[WHAT NEEDS TO BE DONE] Somewhere below are a line with "Ducati-Maniaque de plomb" and a later line with "Je pensais pareil que toi Cyrus". Output exactly those lines and all lines between them.
PROVIDED INFORMATION below:
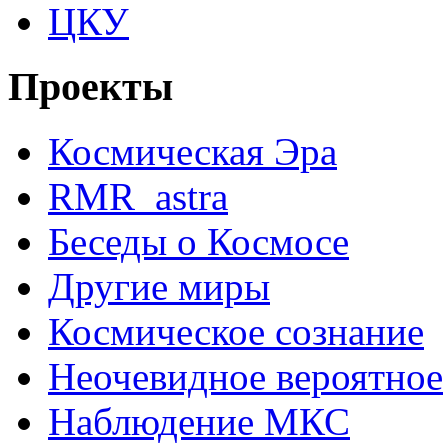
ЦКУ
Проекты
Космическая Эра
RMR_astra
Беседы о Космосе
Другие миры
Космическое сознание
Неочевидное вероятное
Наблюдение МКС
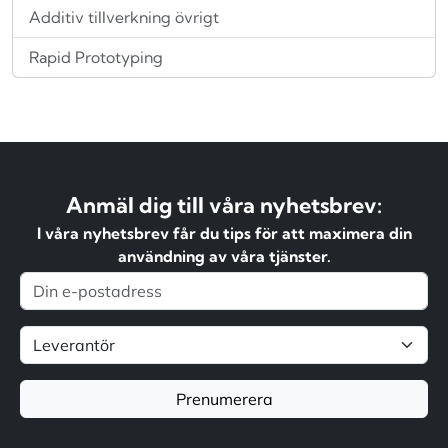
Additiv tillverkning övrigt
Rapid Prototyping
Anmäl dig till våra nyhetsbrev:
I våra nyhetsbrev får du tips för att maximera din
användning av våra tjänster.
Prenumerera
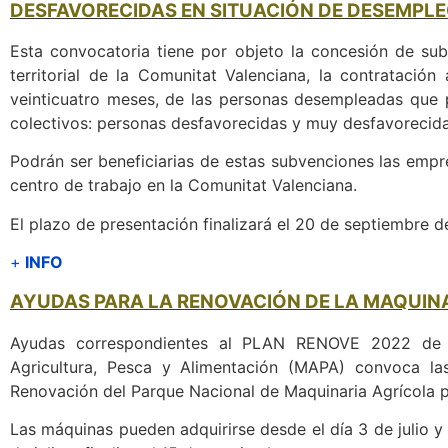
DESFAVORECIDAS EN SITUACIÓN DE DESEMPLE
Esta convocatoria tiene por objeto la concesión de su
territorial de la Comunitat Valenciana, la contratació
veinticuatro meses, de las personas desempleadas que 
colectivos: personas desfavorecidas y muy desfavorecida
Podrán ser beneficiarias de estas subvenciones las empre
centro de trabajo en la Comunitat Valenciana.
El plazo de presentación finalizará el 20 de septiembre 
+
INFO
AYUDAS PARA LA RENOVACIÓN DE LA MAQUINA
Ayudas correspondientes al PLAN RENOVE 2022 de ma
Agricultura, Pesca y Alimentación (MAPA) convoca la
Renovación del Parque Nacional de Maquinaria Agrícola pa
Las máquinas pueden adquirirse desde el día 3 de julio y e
End of PROVIDED INFORMATION.
PROVIDED INFORMATION below:
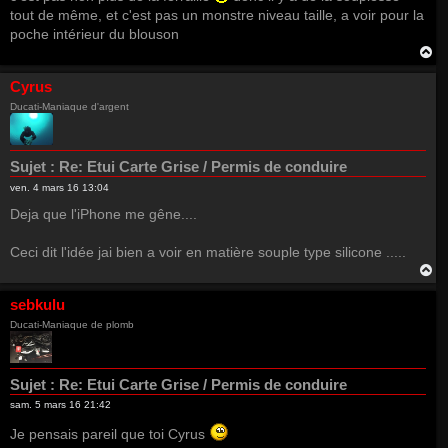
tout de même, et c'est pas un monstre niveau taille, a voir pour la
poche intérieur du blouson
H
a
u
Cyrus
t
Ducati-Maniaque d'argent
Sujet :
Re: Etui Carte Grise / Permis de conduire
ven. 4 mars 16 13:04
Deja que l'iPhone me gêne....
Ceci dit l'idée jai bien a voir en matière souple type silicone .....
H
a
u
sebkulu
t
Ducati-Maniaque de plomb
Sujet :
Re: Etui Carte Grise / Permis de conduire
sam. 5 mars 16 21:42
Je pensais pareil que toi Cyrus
End of PROVIDED INFORMATION.
[EXERCISE RESPONSE]
Ducati-Maniaque de plomb
Sujet :
Re: Etui Carte Grise / Permis de conduire
sam. 5 mars 16 21:42
Je pensais pareil que toi Cyrus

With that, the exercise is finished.